__Problem to solve__. The records below should be printed once more, exactly as they appear.

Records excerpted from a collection

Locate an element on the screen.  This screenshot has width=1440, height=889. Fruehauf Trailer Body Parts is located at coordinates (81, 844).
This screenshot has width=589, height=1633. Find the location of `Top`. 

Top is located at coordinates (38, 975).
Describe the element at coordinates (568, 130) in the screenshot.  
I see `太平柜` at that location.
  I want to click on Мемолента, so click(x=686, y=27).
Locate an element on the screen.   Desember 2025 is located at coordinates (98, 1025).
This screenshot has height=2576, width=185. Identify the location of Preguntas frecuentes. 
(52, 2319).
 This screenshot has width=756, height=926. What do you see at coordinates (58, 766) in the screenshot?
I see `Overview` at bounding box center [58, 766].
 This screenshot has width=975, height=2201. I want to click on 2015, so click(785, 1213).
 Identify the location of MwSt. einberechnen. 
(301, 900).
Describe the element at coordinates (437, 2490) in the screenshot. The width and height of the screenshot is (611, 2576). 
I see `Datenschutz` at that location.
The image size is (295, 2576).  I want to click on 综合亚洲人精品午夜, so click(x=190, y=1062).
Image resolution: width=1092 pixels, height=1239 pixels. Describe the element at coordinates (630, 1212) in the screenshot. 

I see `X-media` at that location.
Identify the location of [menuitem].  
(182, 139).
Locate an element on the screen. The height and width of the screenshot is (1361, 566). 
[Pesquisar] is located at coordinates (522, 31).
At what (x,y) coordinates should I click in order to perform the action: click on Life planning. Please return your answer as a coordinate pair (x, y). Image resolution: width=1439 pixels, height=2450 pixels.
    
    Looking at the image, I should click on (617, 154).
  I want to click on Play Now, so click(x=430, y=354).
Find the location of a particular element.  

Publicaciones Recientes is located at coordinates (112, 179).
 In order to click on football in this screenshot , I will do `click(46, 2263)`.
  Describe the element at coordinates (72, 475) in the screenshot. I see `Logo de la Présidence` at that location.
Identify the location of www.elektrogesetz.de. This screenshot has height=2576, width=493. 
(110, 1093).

__Your solution__.
Locate an element on the screen.  This screenshot has width=1440, height=889. Fruehauf Trailer Body Parts is located at coordinates (81, 844).
This screenshot has width=589, height=1633. Find the location of `Top`. 

Top is located at coordinates (38, 975).
Describe the element at coordinates (568, 130) in the screenshot.  
I see `太平柜` at that location.
  I want to click on Мемолента, so click(x=686, y=27).
Locate an element on the screen.   Desember 2025 is located at coordinates (98, 1025).
This screenshot has height=2576, width=185. Identify the location of Preguntas frecuentes. 
(52, 2319).
 This screenshot has width=756, height=926. What do you see at coordinates (58, 766) in the screenshot?
I see `Overview` at bounding box center [58, 766].
 This screenshot has width=975, height=2201. I want to click on 2015, so click(785, 1213).
 Identify the location of MwSt. einberechnen. 
(301, 900).
Describe the element at coordinates (437, 2490) in the screenshot. The width and height of the screenshot is (611, 2576). 
I see `Datenschutz` at that location.
The image size is (295, 2576).  I want to click on 综合亚洲人精品午夜, so click(x=190, y=1062).
Image resolution: width=1092 pixels, height=1239 pixels. Describe the element at coordinates (630, 1212) in the screenshot. 

I see `X-media` at that location.
Identify the location of [menuitem].  
(182, 139).
Locate an element on the screen. The height and width of the screenshot is (1361, 566). 
[Pesquisar] is located at coordinates (522, 31).
At what (x,y) coordinates should I click in order to perform the action: click on Life planning. Please return your answer as a coordinate pair (x, y). Image resolution: width=1439 pixels, height=2450 pixels.
    
    Looking at the image, I should click on (617, 154).
  I want to click on Play Now, so click(x=430, y=354).
Find the location of a particular element.  

Publicaciones Recientes is located at coordinates (112, 179).
 In order to click on football in this screenshot , I will do `click(46, 2263)`.
  Describe the element at coordinates (72, 475) in the screenshot. I see `Logo de la Présidence` at that location.
Identify the location of www.elektrogesetz.de. This screenshot has height=2576, width=493. 
(110, 1093).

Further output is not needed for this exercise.